Collected data entries
⁂

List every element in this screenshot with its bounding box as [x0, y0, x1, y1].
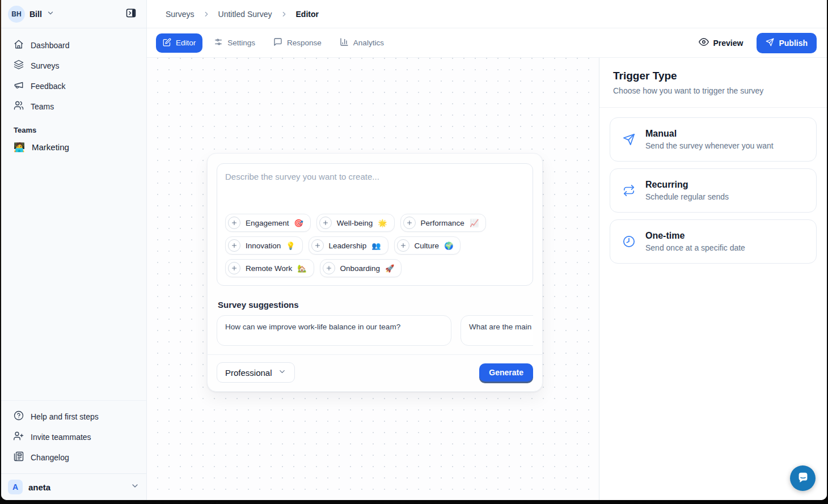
- breadcrumb-untitled-survey[interactable]: Untitled Survey: [218, 10, 272, 19]
- generator-footer: Professional Generate: [208, 354, 542, 391]
- tab-settings[interactable]: Settings: [207, 33, 262, 53]
- editor-canvas[interactable]: Engagement 🎯 Well-being 🌟 Performance: [147, 58, 599, 500]
- preview-label: Preview: [713, 39, 743, 48]
- trigger-type-panel: Trigger Type Choose how you want to trig…: [599, 58, 827, 500]
- topic-chip-performance[interactable]: Performance 📈: [400, 214, 487, 232]
- sliders-icon: [214, 37, 223, 48]
- sidebar-item-invite[interactable]: Invite teammates: [8, 427, 140, 447]
- sidebar-item-label: Help and first steps: [31, 412, 99, 421]
- trigger-option-recurring[interactable]: Recurring Schedule regular sends: [610, 168, 817, 213]
- sidebar-team-marketing[interactable]: 🧑‍💻 Marketing: [8, 138, 140, 156]
- option-title: One-time: [645, 231, 745, 241]
- user-menu[interactable]: A aneta: [1, 473, 146, 500]
- plus-icon: [228, 239, 240, 252]
- star-emoji: 🌟: [378, 219, 387, 227]
- workspace-avatar: BH: [8, 6, 25, 23]
- option-title: Manual: [645, 129, 774, 139]
- trigger-option-one-time[interactable]: One-time Send once at a specific date: [610, 219, 817, 264]
- option-description: Send the survey whenever you want: [645, 141, 774, 150]
- workspace-switcher[interactable]: BH Bill: [1, 0, 146, 28]
- topic-chip-culture[interactable]: Culture 🌍: [394, 236, 461, 255]
- chat-launcher-button[interactable]: [790, 465, 816, 491]
- sidebar-item-feedback[interactable]: Feedback: [8, 76, 140, 96]
- suggestion-card[interactable]: What are the main ob: [461, 315, 533, 346]
- chat-bubble-icon: [796, 470, 810, 486]
- chevron-right-icon: [280, 10, 288, 18]
- house-emoji: 🏡: [297, 264, 306, 273]
- send-icon: [623, 133, 635, 146]
- teams-section-label: Teams: [14, 126, 134, 134]
- send-icon: [766, 38, 774, 48]
- tab-analytics[interactable]: Analytics: [333, 33, 391, 53]
- user-avatar: A: [8, 480, 23, 494]
- option-description: Schedule regular sends: [645, 192, 729, 201]
- prompt-card: Engagement 🎯 Well-being 🌟 Performance: [217, 163, 533, 286]
- eye-icon: [699, 37, 709, 49]
- people-emoji: 👥: [371, 242, 381, 250]
- generate-button[interactable]: Generate: [479, 363, 533, 382]
- collapse-sidebar-button[interactable]: [122, 6, 140, 23]
- topic-chip-well-being[interactable]: Well-being 🌟: [316, 214, 395, 232]
- panel-title: Trigger Type: [613, 70, 813, 82]
- sidebar-item-changelog[interactable]: Changelog: [8, 447, 140, 468]
- sidebar-item-label: Feedback: [31, 82, 65, 91]
- topic-chip-engagement[interactable]: Engagement 🎯: [225, 214, 311, 232]
- users-icon: [14, 100, 24, 113]
- option-title: Recurring: [645, 180, 729, 190]
- suggestion-card[interactable]: How can we improve work-life balance in …: [217, 315, 451, 346]
- editor-toolbar: Editor Settings Response Analytics P: [147, 28, 827, 58]
- user-plus-icon: [14, 431, 24, 443]
- clock-icon: [623, 235, 635, 248]
- bulb-emoji: 💡: [286, 242, 295, 250]
- megaphone-icon: [14, 80, 24, 92]
- panel-body: Manual Send the survey whenever you want…: [599, 108, 827, 280]
- sidebar-item-surveys[interactable]: Surveys: [8, 56, 140, 76]
- breadcrumb-surveys[interactable]: Surveys: [166, 10, 195, 19]
- survey-suggestions-label: Survey suggestions: [218, 300, 532, 310]
- plus-icon: [319, 217, 332, 229]
- topic-chip-remote-work[interactable]: Remote Work 🏡: [225, 259, 314, 277]
- sidebar-item-label: Invite teammates: [31, 433, 91, 442]
- tone-value: Professional: [225, 368, 272, 378]
- globe-emoji: 🌍: [444, 242, 453, 250]
- sidebar-footer: Help and first steps Invite teammates Ch…: [1, 400, 146, 473]
- plus-icon: [228, 217, 240, 229]
- sidebar-item-label: Changelog: [31, 453, 69, 462]
- sidebar: BH Bill Dashboard Surveys: [1, 0, 147, 500]
- topic-chip-leadership[interactable]: Leadership 👥: [309, 236, 388, 255]
- tone-select[interactable]: Professional: [217, 362, 295, 383]
- sidebar-item-help[interactable]: Help and first steps: [8, 406, 140, 427]
- breadcrumb: Surveys Untitled Survey Editor: [147, 0, 827, 28]
- preview-button[interactable]: Preview: [692, 32, 750, 53]
- sidebar-item-label: Surveys: [31, 61, 60, 70]
- tab-response[interactable]: Response: [267, 33, 328, 53]
- team-label: Marketing: [32, 142, 69, 152]
- survey-generator-card: Engagement 🎯 Well-being 🌟 Performance: [207, 153, 543, 392]
- sidebar-item-teams[interactable]: Teams: [8, 96, 140, 117]
- sidebar-item-dashboard[interactable]: Dashboard: [8, 35, 140, 56]
- survey-suggestions-row: How can we improve work-life balance in …: [217, 315, 533, 346]
- newspaper-icon: [14, 451, 24, 464]
- chart-up-emoji: 📈: [470, 219, 479, 227]
- workspace-name: Bill: [29, 10, 42, 19]
- topic-chip-innovation[interactable]: Innovation 💡: [225, 236, 303, 255]
- app-window: BH Bill Dashboard Surveys: [1, 0, 827, 500]
- plus-icon: [403, 217, 416, 229]
- tab-label: Settings: [227, 39, 255, 47]
- chevron-down-icon: [130, 481, 140, 493]
- plus-icon: [228, 262, 240, 274]
- breadcrumb-editor: Editor: [296, 10, 319, 19]
- tab-editor[interactable]: Editor: [156, 33, 202, 53]
- help-circle-icon: [14, 410, 24, 423]
- survey-prompt-input[interactable]: [225, 172, 525, 209]
- publish-button[interactable]: Publish: [757, 33, 817, 53]
- bar-chart-icon: [340, 37, 349, 48]
- trigger-option-manual[interactable]: Manual Send the survey whenever you want: [610, 117, 817, 162]
- team-emoji: 🧑‍💻: [14, 142, 25, 153]
- panel-header: Trigger Type Choose how you want to trig…: [599, 58, 827, 108]
- topic-chip-onboarding[interactable]: Onboarding 🚀: [320, 259, 402, 277]
- publish-label: Publish: [779, 39, 808, 48]
- sidebar-item-label: Teams: [31, 102, 54, 111]
- chevron-down-icon: [278, 367, 286, 378]
- tab-label: Response: [287, 39, 322, 47]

⁂

■ How to complete this task: A faithful copy of the records above, without images, is what to give back.

■ Solution to the exercise:
List every element in this screenshot with its bounding box as [x0, y0, x1, y1].
- breadcrumb-untitled-survey[interactable]: Untitled Survey: [218, 10, 272, 19]
- generator-footer: Professional Generate: [208, 354, 542, 391]
- tab-settings[interactable]: Settings: [207, 33, 262, 53]
- editor-canvas[interactable]: Engagement 🎯 Well-being 🌟 Performance: [147, 58, 599, 500]
- preview-label: Preview: [713, 39, 743, 48]
- trigger-type-panel: Trigger Type Choose how you want to trig…: [599, 58, 827, 500]
- topic-chip-performance[interactable]: Performance 📈: [400, 214, 487, 232]
- sliders-icon: [214, 37, 223, 48]
- sidebar-item-invite[interactable]: Invite teammates: [8, 427, 140, 447]
- sidebar-item-label: Help and first steps: [31, 412, 99, 421]
- trigger-option-recurring[interactable]: Recurring Schedule regular sends: [610, 168, 817, 213]
- sidebar-team-marketing[interactable]: 🧑‍💻 Marketing: [8, 138, 140, 156]
- option-title: One-time: [645, 231, 745, 241]
- user-menu[interactable]: A aneta: [1, 473, 146, 500]
- plus-icon: [228, 239, 240, 252]
- star-emoji: 🌟: [378, 219, 387, 227]
- workspace-avatar: BH: [8, 6, 25, 23]
- option-title: Manual: [645, 129, 774, 139]
- trigger-option-one-time[interactable]: One-time Send once at a specific date: [610, 219, 817, 264]
- option-description: Send the survey whenever you want: [645, 141, 774, 150]
- workspace-switcher[interactable]: BH Bill: [1, 0, 146, 28]
- topic-chip-culture[interactable]: Culture 🌍: [394, 236, 461, 255]
- chat-launcher-button[interactable]: [790, 465, 816, 491]
- sidebar-item-feedback[interactable]: Feedback: [8, 76, 140, 96]
- suggestion-card[interactable]: What are the main ob: [461, 315, 533, 346]
- chat-bubble-icon: [796, 470, 810, 486]
- chevron-right-icon: [280, 10, 288, 18]
- house-emoji: 🏡: [297, 264, 306, 273]
- send-icon: [623, 133, 635, 146]
- teams-section-label: Teams: [14, 126, 134, 134]
- send-icon: [766, 38, 774, 48]
- tab-analytics[interactable]: Analytics: [333, 33, 391, 53]
- user-avatar: A: [8, 480, 23, 494]
- option-description: Schedule regular sends: [645, 192, 729, 201]
- prompt-card: Engagement 🎯 Well-being 🌟 Performance: [217, 163, 533, 286]
- eye-icon: [699, 37, 709, 49]
- people-emoji: 👥: [371, 242, 381, 250]
- generate-button[interactable]: Generate: [479, 363, 533, 382]
- collapse-sidebar-button[interactable]: [122, 6, 140, 23]
- topic-chip-well-being[interactable]: Well-being 🌟: [316, 214, 395, 232]
- panel-title: Trigger Type: [613, 70, 813, 82]
- sidebar-item-changelog[interactable]: Changelog: [8, 447, 140, 468]
- sidebar-item-label: Feedback: [31, 82, 65, 91]
- topic-chip-engagement[interactable]: Engagement 🎯: [225, 214, 311, 232]
- users-icon: [14, 100, 24, 113]
- option-title: Recurring: [645, 180, 729, 190]
- suggestion-card[interactable]: How can we improve work-life balance in …: [217, 315, 451, 346]
- editor-toolbar: Editor Settings Response Analytics P: [147, 28, 827, 58]
- user-plus-icon: [14, 431, 24, 443]
- clock-icon: [623, 235, 635, 248]
- bulb-emoji: 💡: [286, 242, 295, 250]
- megaphone-icon: [14, 80, 24, 92]
- panel-body: Manual Send the survey whenever you want…: [599, 108, 827, 280]
- sidebar-item-surveys[interactable]: Surveys: [8, 56, 140, 76]
- breadcrumb-surveys[interactable]: Surveys: [166, 10, 195, 19]
- survey-suggestions-label: Survey suggestions: [218, 300, 532, 310]
- plus-icon: [319, 217, 332, 229]
- topic-chip-remote-work[interactable]: Remote Work 🏡: [225, 259, 314, 277]
- sidebar-item-label: Invite teammates: [31, 433, 91, 442]
- tone-value: Professional: [225, 368, 272, 378]
- globe-emoji: 🌍: [444, 242, 453, 250]
- sidebar-footer: Help and first steps Invite teammates Ch…: [1, 400, 146, 473]
- plus-icon: [228, 217, 240, 229]
- sidebar-item-label: Changelog: [31, 453, 69, 462]
- sidebar: BH Bill Dashboard Surveys: [1, 0, 147, 500]
- topic-chip-leadership[interactable]: Leadership 👥: [309, 236, 388, 255]
- tone-select[interactable]: Professional: [217, 362, 295, 383]
- sidebar-item-help[interactable]: Help and first steps: [8, 406, 140, 427]
- breadcrumb: Surveys Untitled Survey Editor: [147, 0, 827, 28]
- preview-button[interactable]: Preview: [692, 32, 750, 53]
- sidebar-item-label: Surveys: [31, 61, 60, 70]
- tab-response[interactable]: Response: [267, 33, 328, 53]
- team-label: Marketing: [32, 142, 69, 152]
- survey-generator-card: Engagement 🎯 Well-being 🌟 Performance: [207, 153, 543, 392]
- sidebar-item-teams[interactable]: Teams: [8, 96, 140, 117]
- sidebar-item-dashboard[interactable]: Dashboard: [8, 35, 140, 56]
- survey-suggestions-row: How can we improve work-life balance in …: [217, 315, 533, 346]
- newspaper-icon: [14, 451, 24, 464]
- chart-up-emoji: 📈: [470, 219, 479, 227]
- workspace-name: Bill: [29, 10, 42, 19]
- topic-chip-innovation[interactable]: Innovation 💡: [225, 236, 303, 255]
- app-window: BH Bill Dashboard Surveys: [1, 0, 827, 500]
- plus-icon: [403, 217, 416, 229]
- tab-label: Settings: [227, 39, 255, 47]
- chevron-down-icon: [130, 481, 140, 493]
- plus-icon: [228, 262, 240, 274]
- breadcrumb-editor: Editor: [296, 10, 319, 19]
- tab-editor[interactable]: Editor: [156, 33, 202, 53]
- help-circle-icon: [14, 410, 24, 423]
- survey-prompt-input[interactable]: [225, 172, 525, 209]
- publish-button[interactable]: Publish: [757, 33, 817, 53]
- bar-chart-icon: [340, 37, 349, 48]
- trigger-option-manual[interactable]: Manual Send the survey whenever you want: [610, 117, 817, 162]
- team-emoji: 🧑‍💻: [14, 142, 25, 153]
- panel-header: Trigger Type Choose how you want to trig…: [599, 58, 827, 108]
- topic-chip-onboarding[interactable]: Onboarding 🚀: [320, 259, 402, 277]
- publish-label: Publish: [779, 39, 808, 48]
- sidebar-item-label: Teams: [31, 102, 54, 111]
- chevron-down-icon: [278, 367, 286, 378]
- tab-label: Response: [287, 39, 322, 47]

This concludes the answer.